[Task objective]
For the records below, say how many lines contain the string "Fahrschule". Give the number only.

Source records:
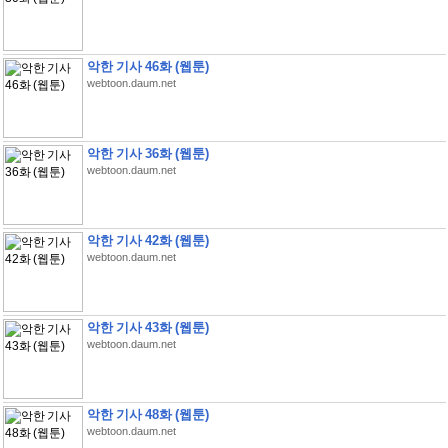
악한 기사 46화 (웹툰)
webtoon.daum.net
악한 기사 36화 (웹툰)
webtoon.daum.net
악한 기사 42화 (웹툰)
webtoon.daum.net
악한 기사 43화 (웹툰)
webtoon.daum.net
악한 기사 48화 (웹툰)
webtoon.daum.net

==

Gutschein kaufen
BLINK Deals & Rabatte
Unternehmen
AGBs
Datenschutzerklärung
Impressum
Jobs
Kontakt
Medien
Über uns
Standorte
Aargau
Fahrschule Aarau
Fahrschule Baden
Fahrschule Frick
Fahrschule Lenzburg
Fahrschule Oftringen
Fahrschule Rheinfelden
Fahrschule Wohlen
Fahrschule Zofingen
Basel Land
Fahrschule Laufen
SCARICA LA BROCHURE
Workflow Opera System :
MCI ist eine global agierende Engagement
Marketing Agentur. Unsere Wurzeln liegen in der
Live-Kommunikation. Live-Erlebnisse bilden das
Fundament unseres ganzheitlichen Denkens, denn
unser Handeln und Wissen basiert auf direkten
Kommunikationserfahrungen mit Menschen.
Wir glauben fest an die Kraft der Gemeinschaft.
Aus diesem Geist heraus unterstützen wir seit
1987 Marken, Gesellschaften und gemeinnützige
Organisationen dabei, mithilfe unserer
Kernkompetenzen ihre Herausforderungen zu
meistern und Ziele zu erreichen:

--

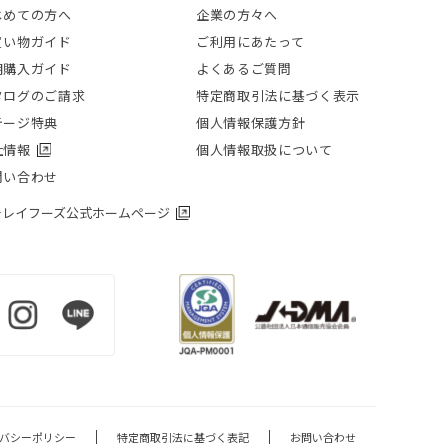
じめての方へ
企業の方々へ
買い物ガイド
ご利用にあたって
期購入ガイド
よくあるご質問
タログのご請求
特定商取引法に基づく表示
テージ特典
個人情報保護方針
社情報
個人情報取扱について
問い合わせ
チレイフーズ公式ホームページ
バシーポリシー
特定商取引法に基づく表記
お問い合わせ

[Response area]
9